The Endless Catalogue of Methods of Computer Espionage of The NSA

Months ago that we have been talking about the scandal in which has been involved the NSA -for them, by the way, this is not anything like that – with its huge massive monitoring programs. Espionage to users via the Internet and mobile devices continues to surprise by the methods used.

The discovery of a catalogue of the NSA that information have been published in Der Spiegel gives good account of several of the methods used by the engineers of the NSA to spy on it all and all. The options seem endless, and the best or rather, worst of all is that this catalog has been deprecated. To know where they have come in recent times.

Software exploits, but also hardware

As any hacker in order to kidnap our teams would, the security vulnerabilities in software from our computers was one of the ways by which the NSA, leaning with different exploits for Windows, for example, it allowed collecting data from users who used such equipment.

From there the surprises begin. For example, the fact that the operators of the NSA were install backdoors in hardware -PCs and laptops, for example–through physical access to these computers. How was this access? Because apparently, during the process of distribution and shipment of such equipment into our homes.

Although it is not clear what has been the degree of cooperation of transport companies – or if it has existed – it seems that NSA personnel had access to these processes of shipping – perhaps personal infiltrate in such companies – to special versions of the firmware install on each computer reflasheando BIOS. One of the jeemplos is the attack known as SWAP, It allowed to install software of control and supervision during the startup of the computer.

Other BIOS attacks took advantage of the called System Management Mode (SMM) motherboards on both Dell and HP servers. Programs DEITYBOUNCE y IRONCHEF respectively they managed running rootkits on those servers so that the NSA had indiscriminate access to the same a posteriori.

In addition to PCs, laptops or servers the NSA also managed to infiltrate into the BIOS of communications equipment. It is the case of the family of programs MOUNTAIN to be used in Juniper Networks routers that he used the operating system JUNOS, a version for FreeBSD. It seems that similar equipment of Cisco or Huawei were also affected by this type of attack.

And when those attacks were not possible, the NSA created calls persistent rear doors. An example was GINSU, using a device connected to the PCI bus so then went into action BULLDOZER, a rootkit that created a wireless bridge that allowed remote control of the operators of the NSA. Still managing to eliminate BULLDOZER, GINSU was responsible for reinstalling the software on the next reboot.

Isolated networks, also victims

Even in networks without outside connection for safety reasons it was possible implement monitoring systems.

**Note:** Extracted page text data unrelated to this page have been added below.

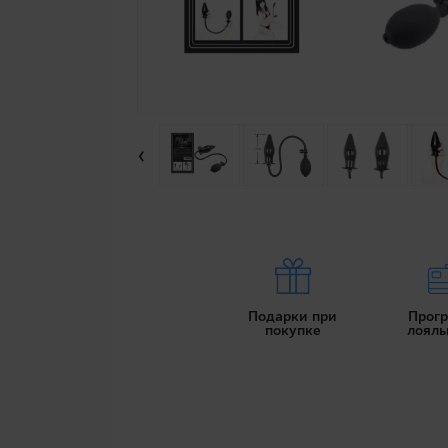
‹
Подарки при
Прог
покупке
лояль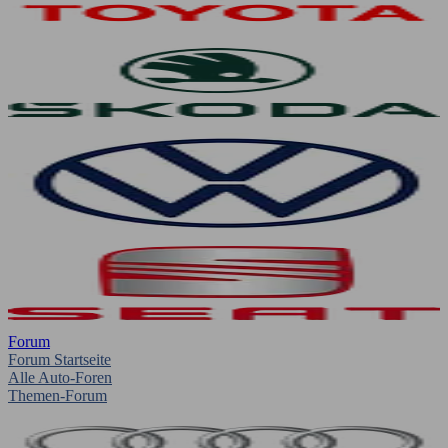
Forum
Forum Startseite
Alle Auto-Foren
Themen-Forum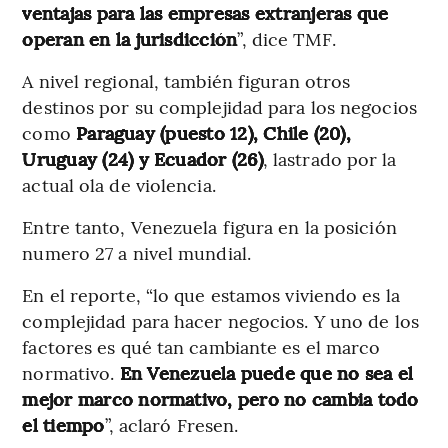
ventajas para las empresas extranjeras que
operan en la jurisdicción
”, dice TMF.
A nivel regional, también figuran otros
destinos por su complejidad para los negocios
como
Paraguay (puesto 12), Chile (20),
Uruguay (24) y Ecuador (26)
, lastrado por la
actual ola de violencia.
Entre tanto, Venezuela figura en la posición
numero 27 a nivel mundial.
En el reporte, “lo que estamos viviendo es la
complejidad para hacer negocios. Y uno de los
factores es qué tan cambiante es el marco
normativo.
En Venezuela puede que no sea el
mejor marco normativo, pero no cambia todo
el tiempo
”, aclaró Fresen.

For this purpose were used to “implant hardware” as COTTONMOUTH, a USB (also Ethernet) capable of transmitting radio signals to create a “Parallel Internet” from which transmit data to a data collection system as TURMOIL or the known X-KEYSCORE of which we discussed.

When the NSA was physical or wireless access to these networks made use of NIGHTSTAND, a set of tools for hack WiFi networks He was able to gain access to wireless networks that were up to 13 kilometres away.

These collection of data transmitted (internally or externally) programs are combined with solutions designed to for example register keystrokes or even to see what a user sees on their computer, “sharing your desktop” without that it could realize.

Smartphones, also in the catalog

Mobile spying programs were also clear interest from engineers and managers from the NSA, with newly discovered solutions as DROPOUTJEEP or TOTEGHOSTLY -the version for Windows Mobile devices, until came Windows Phone -.

Although these systems they need someone who has physical access to the terminals to be installed, in the catalogue indicated that they were studying the development of another program for remote access to these capabilities. It adds a tool called MONKEYCALENDAR that allowed the NSA to install software to collect continuous location of devices implementing some kind of software on the phones SIM card.

As explained in Ars Technica, the truth is that all these elements of the catalogue of the NSA are probably not more than a part of its arsenal. Above all, taking into account that five years ago was published the catalogue.

The NSA has returned to defend himself saying that other countries have similar catalogs to ensure national security, but again the scope of these findings again demonstrate the magnitude of a scandal that curiously neither our Government nor others in the rest of the world They seem to be paying much attention.